1 Magistrate Judge Elizabeth W. Hanes was elevated to the position of United States District Judge on August 5, 2022. “cultivated personal knowledge of the organizational structure of the business and its relationship with the Virginia Department of Transportation (“VDOT”).” (Decl. Gerald Williams ¶¶ 3–5, ECF No. 18-4.) As the supervisor of the named Plaintiffs throughout the period of their employment with Defendant, Mr. Williams organized the team of employees to conduct the work that a VDOT agent dictated to him, including performing highway and rest stop maintenance, landscaping, and

other similar duties. (Id. ¶¶ 2, 6–7.) Mr. Williams states that the purpose of all the “Virginia- based yards was to do the work delegated to [the Defendant] pursuant to its contracts with VDOT,” and that all of the “Virginia-based yards did, more or less, the same work for VDOT pursuant to the specific yard’s contract.” (Id. ¶¶ 8–10.) Additionally, Mr. Williams states that: 12. All Virginia-based yards had an agent of VDOT monitroing and directing the day-to-day work of the Virginia-based yards. 13. For Virginia-based yards which were grouped under the same contract, employees could start their day at one yard and end at another. 14. Further, for those yards which were under the same contract, equipment and staff were regularly exchanged to meet the goals set by the specific conduct. 15. In my tenure with DBI, I have observed VDOT coordinated Virginia-based yards which were under separate contracts to do work on a single incident or project. 16. When VDOT coordinated various Virginia-based yards under different contracts to perform joint work, the Virginia-based yards would share equipment and staff to accomplish the shared operational purpose. 17. In my tenure with DBI, I have observed the Virginia-based yards grouped together under some contracts and then broken up and regrouped under a different contract. 18. Specifically, one year prior to DBI’s winding down of business operations, a group of four Virginia-based yards in Richmond which had been connected by contract were disconnected and reconnected in a pair of two Virginia- based yards operating under different contracts.

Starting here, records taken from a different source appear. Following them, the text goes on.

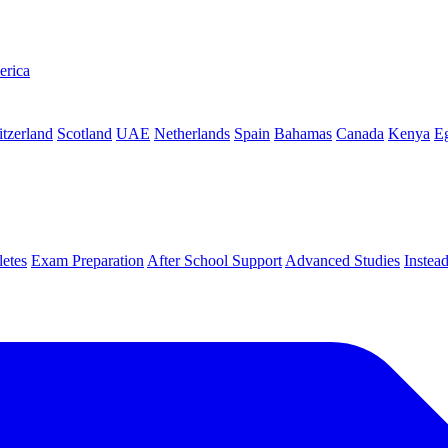
erica
tzerland
Scotland
UAE
Netherlands
Spain
Bahamas
Canada
Kenya
E
letes
Exam Preparation
After School Support
Advanced Studies
Instea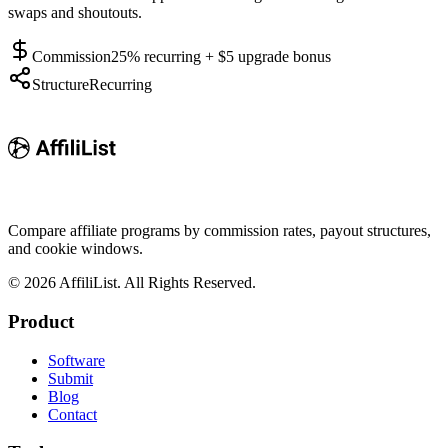
swaps and shoutouts.
Commission
25% recurring + $5 upgrade bonus
Structure
Recurring
Compare affiliate programs by commission rates, payout structures,
and cookie windows.
©
2026
AffiliList. All Rights Reserved.
Product
Software
Submit
Blog
Contact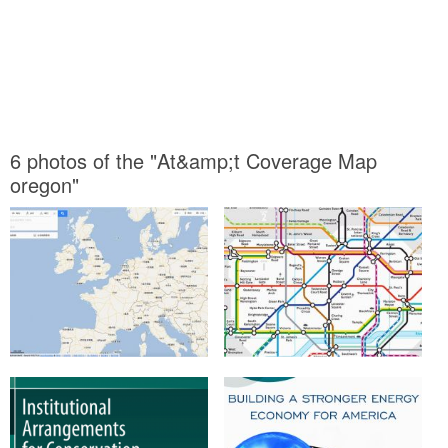
6 photos of the "At&amp;t Coverage Map
oregon"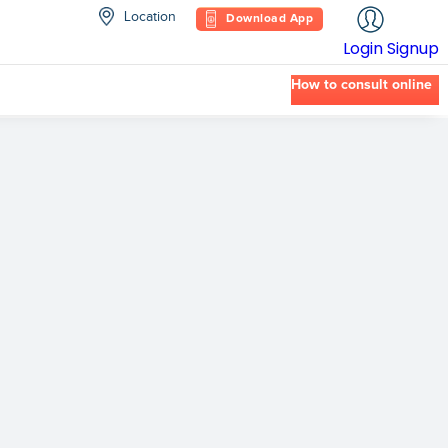
Location
Download App
Login
Signup
How to consult online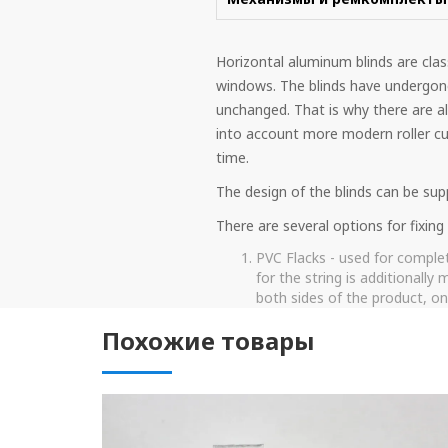
Horizontal aluminum blinds are clas
windows. The blinds have undergon
unchanged. That is why there are al
into account more modern roller cur
time.
The design of the blinds can be supp
There are several options for fixin
PVC Flacks - used for complet
for the string is additionally
both sides of the product, one
fishing line, it must be pulled
Похожие товары
Metal string - this type of fi
serves much longer than the cl
metal string when lifting and
The system of fixers is the 
The latches hold the lower b
Such fixers have several pluses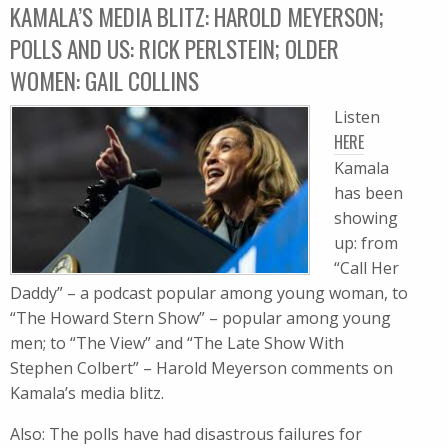
KAMALA’S MEDIA BLITZ: HAROLD MEYERSON;
POLLS AND US: RICK PERLSTEIN; OLDER
WOMEN: GAIL COLLINS
Listen
HERE
Kamala
has been
showing
up: from
“Call Her
Daddy” – a podcast popular among young woman, to
“The Howard Stern Show” – popular among young
men; to “The View” and “The Late Show With
Stephen Colbert” – Harold Meyerson comments on
Kamala’s media blitz.
Also: The polls have had disastrous failures for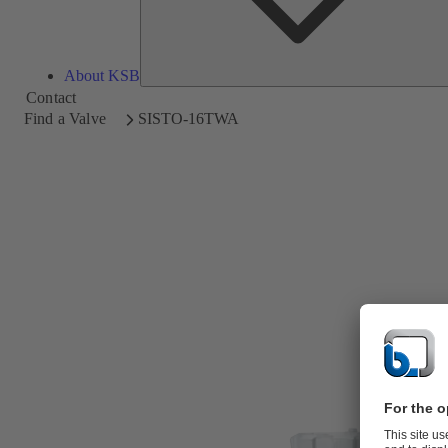
About KSB
Contact
Find a Valve
SISTO-16TWA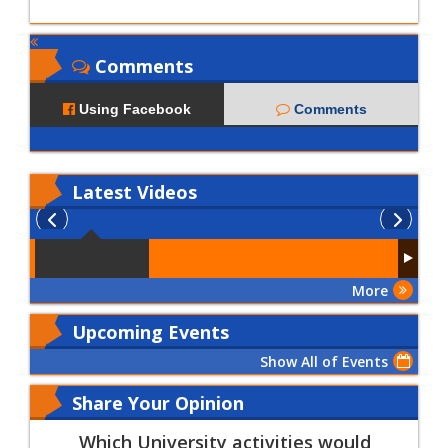
Comments
Using Facebook
Comments
Latest
Videos
More
Upcoming Events
Show All of Events
Share Your Opinion
Which University activities would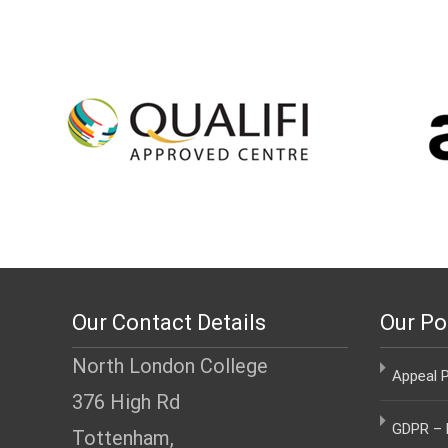
Our Contact Details
Our Po
North London College
Appeal P
376 High Rd
GDPR – D
Tottenham,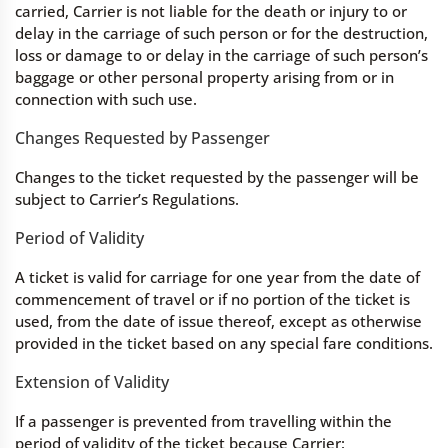
carried, Carrier is not liable for the death or injury to or
delay in the carriage of such person or for the destruction,
loss or damage to or delay in the carriage of such person’s
baggage or other personal property arising from or in
connection with such use.
Changes Requested by Passenger
Changes to the ticket requested by the passenger will be
subject to Carrier’s Regulations.
Period of Validity
A ticket is valid for carriage for one year from the date of
commencement of travel or if no portion of the ticket is
used, from the date of issue thereof, except as otherwise
provided in the ticket based on any special fare conditions.
Extension of Validity
If a passenger is prevented from travelling within the
period of validity of the ticket because Carrier: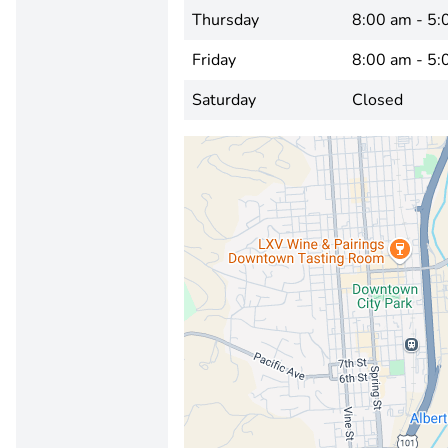
Thursday
8:00 am - 5:
Friday
8:00 am - 5:
Saturday
Closed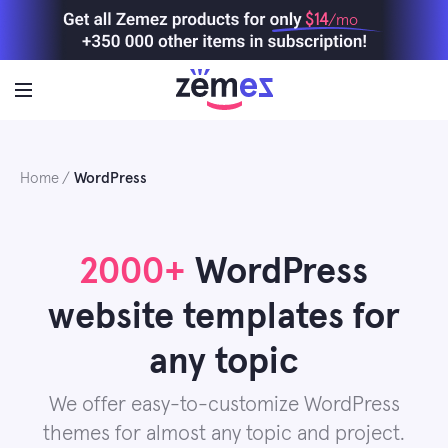
Skip
$14
/mo
to
content
Home
WordPress
2000+
WordPress
website templates for
any topic
We offer easy-to-customize WordPress
themes for almost any topic and project.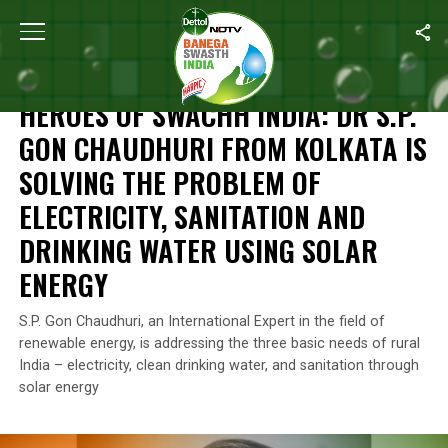
Home
/
Independence Day
/
Heroes Of Swachh India: Dr S.P. Gon 
INDEPENDENCE DAY
HEROES OF SWACHH INDIA: DR S.P.
GON CHAUDHURI FROM KOLKATA IS
SOLVING THE PROBLEM OF
ELECTRICITY, SANITATION AND
DRINKING WATER USING SOLAR
ENERGY
S.P. Gon Chaudhuri, an International Expert in the field of
renewable energy, is addressing the three basic needs of rural
India – electricity, clean drinking water, and sanitation through
solar energy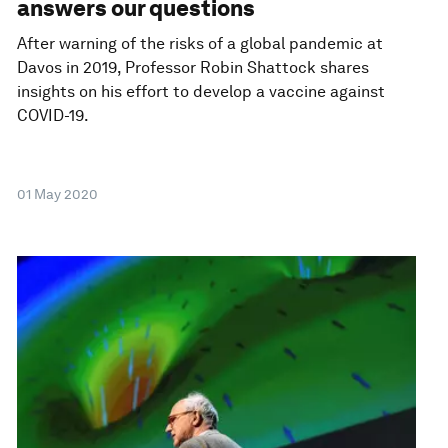
answers our questions
After warning of the risks of a global pandemic at
Davos in 2019, Professor Robin Shattock shares
insights on his effort to develop a vaccine against
COVID-19.
01 May 2020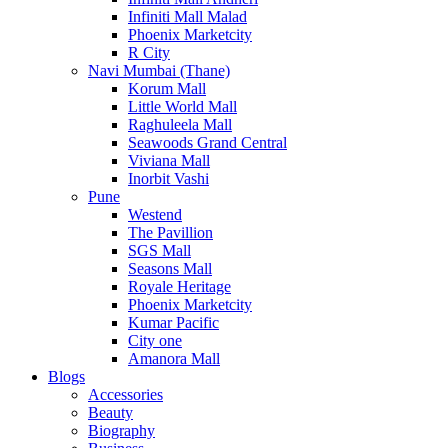
Infiniti Mall Malad
Phoenix Marketcity
R City
Navi Mumbai (Thane)
Korum Mall
Little World Mall
Raghuleela Mall
Seawoods Grand Central
Viviana Mall
Inorbit Vashi
Pune
Westend
The Pavillion
SGS Mall
Seasons Mall
Royale Heritage
Phoenix Marketcity
Kumar Pacific
City one
Amanora Mall
Blogs
Accessories
Beauty
Biography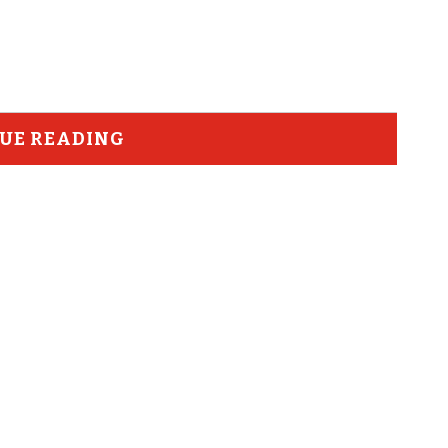
UE READING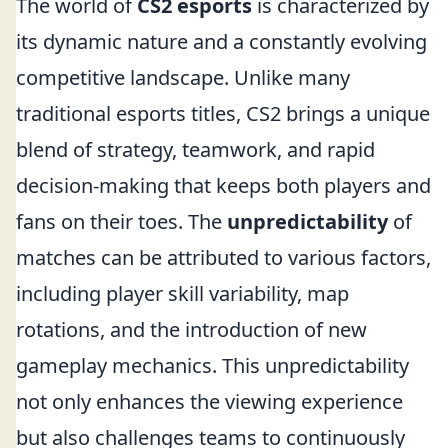
The world of
CS2 esports
is characterized by
its dynamic nature and a constantly evolving
competitive landscape. Unlike many
traditional esports titles, CS2 brings a unique
blend of strategy, teamwork, and rapid
decision-making that keeps both players and
fans on their toes. The
unpredictability
of
matches can be attributed to various factors,
including player skill variability, map
rotations, and the introduction of new
gameplay mechanics. This unpredictability
not only enhances the viewing experience
but also challenges teams to continuously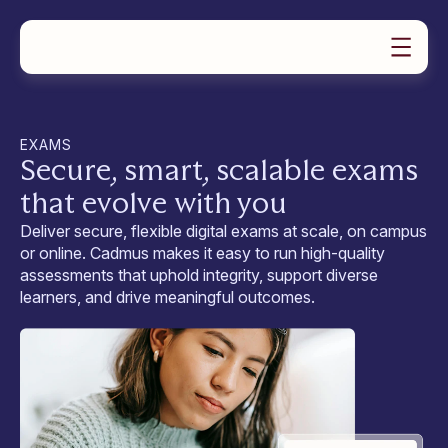
PRODUCTS
SOLUTIONS
Product Overview
RESOURCES
For Universities
ABOUT US
Case Studies
Assignments
Our Story
For Educators
EXAMS
News
Exams
Book a demo
Careers & Culture
For Students
Secure, smart, scalable exams
Teaching Guides
Group Work
Video Tutorials
Feedback & Marking
that evolve with you
Contact Support
Learning Assurance Analytics
Request a Demo
Oral Assessment
Deliver secure, flexible digital exams at scale, on campus
Help Docs
Plans & Pricing
or online. Cadmus makes it easy to run high-quality
assessments that uphold integrity, support diverse
learners, and drive meaningful outcomes.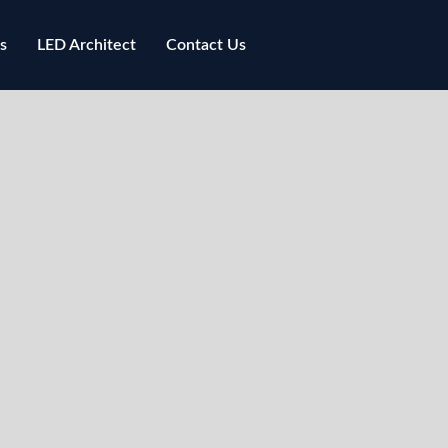
s
LED Architect
Contact Us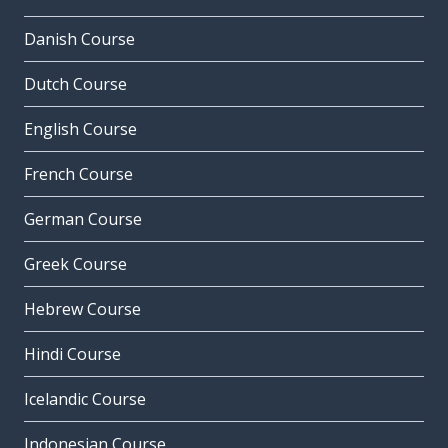
Danish Course
Dutch Course
English Course
French Course
German Course
Greek Course
Hebrew Course
Hindi Course
Icelandic Course
Indonesian Course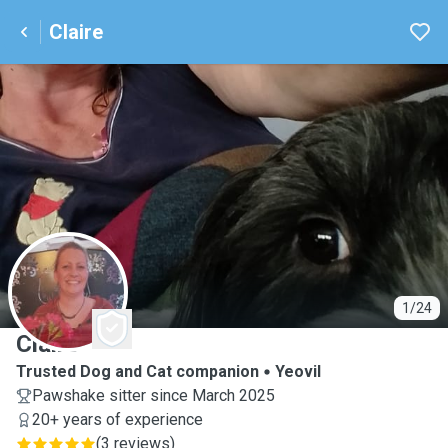
Claire
C
1/24
Claire
Trusted Dog and Cat companion
Yeovil
Pawshake sitter since March 2025
20+ years of experience
(
3 reviews
)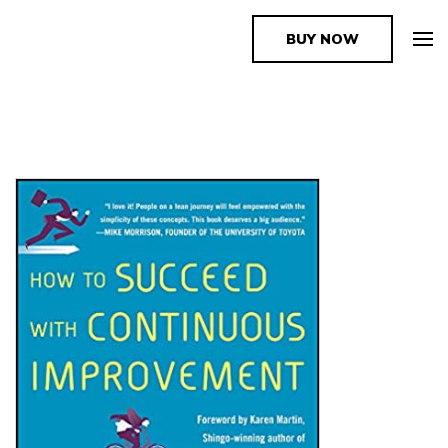
BUY NOW
The Book Supplier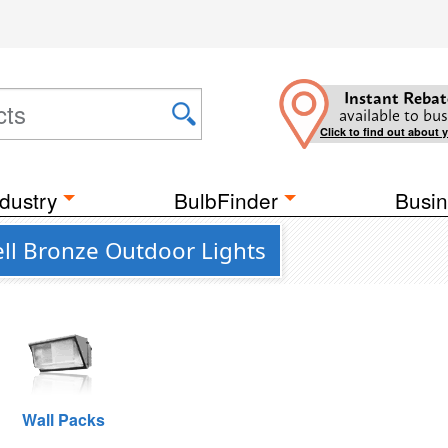
Instant Rebat
available to bus
Click to find out about 
dustry
BulbFinder
Busin
ll Bronze Outdoor Lights
Wall Packs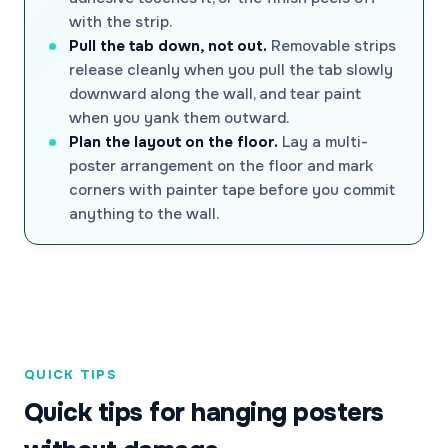
with the strip.
Pull the tab down, not out.
Removable strips
release cleanly when you pull the tab slowly
downward along the wall, and tear paint
when you yank them outward.
Plan the layout on the floor.
Lay a multi-
poster arrangement on the floor and mark
corners with painter tape before you commit
anything to the wall.
QUICK TIPS
Quick tips for hanging posters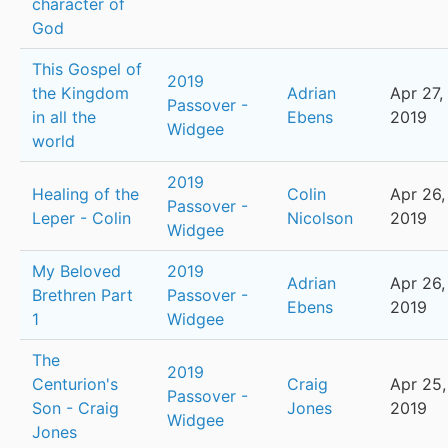
character of
God
This Gospel of
2019
the Kingdom
Adrian
Apr 27,
Passover -
in all the
Ebens
2019
Widgee
world
2019
Healing of the
Colin
Apr 26,
Passover -
Leper - Colin
Nicolson
2019
Widgee
My Beloved
2019
Adrian
Apr 26,
Brethren Part
Passover -
Ebens
2019
1
Widgee
The
2019
Centurion's
Craig
Apr 25,
Passover -
Son - Craig
Jones
2019
Widgee
Jones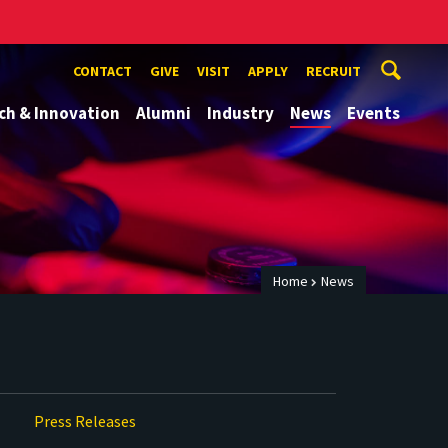
CONTACT
GIVE
VISIT
APPLY
RECRUIT
ch & Innovation
Alumni
Industry
News
Events
Home
News
Press Releases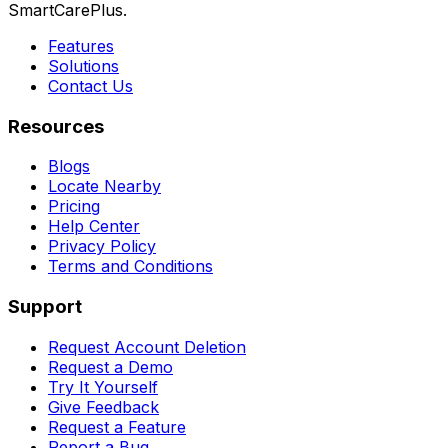
SmartCarePlus.
Features
Solutions
Contact Us
Resources
Blogs
Locate Nearby
Pricing
Help Center
Privacy Policy
Terms and Conditions
Support
Request Account Deletion
Request a Demo
Try It Yourself
Give Feedback
Request a Feature
Report a Bug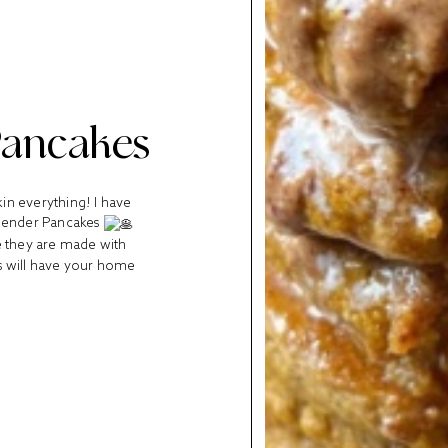
Pancakes
kin everything! I have
Blender Pancakes
e they are made with
es will have your home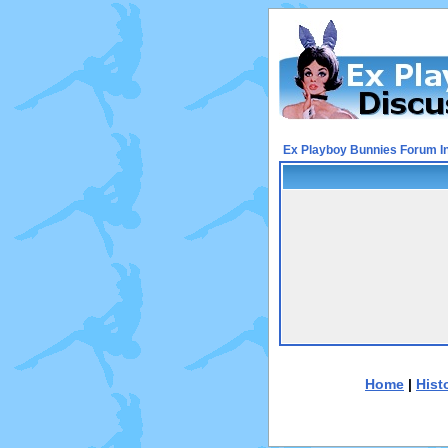
Ex Playboy Bunnies Forum I
Home
|
Hist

(Id. ¶¶ 12–18.) II. LEGAL STANDARD Rule 55 of the Federal Rules of Civil Procedure outlines the process for entries of default and default judgment. Under Rule 55(a), “the clerk must enter the party’s default” when “a party against whom a judgment for affirmative relief is sought has failed to plead or otherwise defend.” Fed. R. Civ. P. 55(a). After the clerk has entered default, the plaintiff may request the entry of a

default judgment. See Fed. R. Civ. P. 55(b). If the claim is for a “sum certain or a sum that can be made certain by computation, the clerk . . . must enter judgment for that amount.” Fed. R. Civ. P. 55(b)(1). If the claim is not for a sum certain, the plaintiff must apply to the court for entry of a default judgment. Fed. R. Civ. P. 55(b)(2). When considering whether to enter default, a court must exercise sound discretion. EMI April Music, Inc. v. White, 618 F. Supp. 2d 497, 505 (E.D. Va. 2009). “The moving party is not entitled to default judgment as a matter of right.” Id. “Upon default, facts alleged in the complaint are deemed admitted and the appropriate inquiry is whether the facts as alleged state a claim.” GlobalSantaFe Corp. v. Globalsantafe.com, 250 F. Supp. 2d 610, 612 n.3 (E.D. Va. 2003); see Anderson v. Found. for Advancement, Educ. & Emp’t of Am.

Indians, 155 F.3d 500, 506 (4th Cir. 1998). However, a plaintiff’s factual allegations are not automatically accepted as true for the purposes of damages. Ryan v. Homecomings Fin. Network, 253 F.3d 778, 780 (4th Cir. 2001); Kindred v.